Segundo Premio de Isaki Lacuesta et Pol Rodriguez

Par Benjamin Cataliotti.

« Ne foutez pas tout en l’air. » Le 24 septembre 1964, les Californiens de The Mamas & The Papas entraient dans l’histoire de la contre-culture grâce à un fruit. Enjoint par une émission de télévision à se produire en playback, le groupe faisait d’abord mine de jouer le jeu, jusqu’à ce que Michelle Phillips, la chanteuse, croque une banane qu’elle tenait à la main, tandis que résonnait le son pré-enregistré de sa voix. Une scène similaire a lieu dans Segundo Premio quand les membres de Los Planetas, groupe de rock andalou ayant réellement existé, se mettent à leur tour à saccager leur performance télévisuelle en 1994, en improvisant une caricature moqueuse de concert. En régie, présentateurs et producteurs s’arrachent les cheveux. « Ça, c’est vraiment arrivé », nous confie en voix off l’un des musiciens, dans un film obsédé par la question de l’authenticité mais où les acteurs ne cessent de se contredire, au son ou à l’écran. On peut bien alors nous expliquer qu’il s’agit plutôt d’évoquer la « légende » du groupe, restons sur nos gardes : si ce film n’est pas un film sur une bande de rockeurs, alors quel sombre destin cache-t-il ?

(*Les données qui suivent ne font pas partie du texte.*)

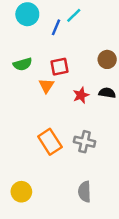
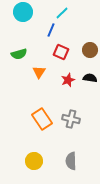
blue line: (56, 27) -> (51, 30), moved
red square: (60, 67) -> (61, 52), moved, turned 35
yellow circle: (21, 192) -> (34, 161), moved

En astronomie, on appelle ça une révolution

« Je m’en fous que tu ne m’aimes plus, mais j’ai peur que ça tue le groupe. » Une gifle brutale assénée au visage du leader n’y changera rien : dès la première scène, May, la bassiste de Los Planetas, annonce son intention de quitter la bande. Celle qui avait pour habitude de jouer le dos tourné au public laisse ses partenaires (et amants) sur le carreau, son départ n’étant que la première étape d’une série d’errances qui amèneront les musiciens à tutoyer le désespoir. Ceci n’est pas un groupe, non, mais plutôt ce qu’il en reste : des survivants, lesquels rampent, tels des vampires, dans les sous-sols et les caves de concerts de Grenade. On le sait depuis Only Lovers Left Alive de Jim Jarmusch : les noces du rock et de Nosferatu font souvent de beaux et macabres enfants. Mais si « les morts ne meurent pas », les rockeurs eux, ne sauraient ressusciter autrement qu’en arrivant au bout d’un album rédempteur, cette arlésienne capricieuse qui va prendre, on ne se refait pas, des atours de cadavre exquis. Qu’est-ce qui reste d’un groupe de musique si chaque musicien qui le compose prend la poudre d’escampette ? Les planètes font-elle encore système quand son soleil s’obscurcit ? « Le groupe, c’est toi et moi avant tout », ne cesse de répéter le leader de Los Planetas. La fugue originelle de la bassiste a certes quelques conséquences : arrachés à la seule figure féminine de ce cosmos, nous voilà condamnés à faire avec les sentences péremptoires de son très masculin duo de tête. Soyons patients, le salut est ailleurs : faisant tourner leur caméra à 360 degrés (en astronomie, on appelle ça une révolution), les réalisateurs nous permettent bientôt, dans des scènes enfiévrées et très belles, d’observer ces véritables musiciens jouant, enfin, leur musique en live. Doublement liés par ce mouvement visuel et sonore, guitaristes et chanteurs peuvent, le temps de ces moments en apesanteur, exulter. Qu’importe alors si ceux qu’on voit jouer ne sont pas intégralement les membres originels du groupe. Ce doux maléfice qu’on appelle la musique, tous ces gens, batteurs, groupies, junkies ou repentis, eux-aussi, le connaissent. Et brûlent, comme nous devant ce film, de s’abandonner à ses caprices. 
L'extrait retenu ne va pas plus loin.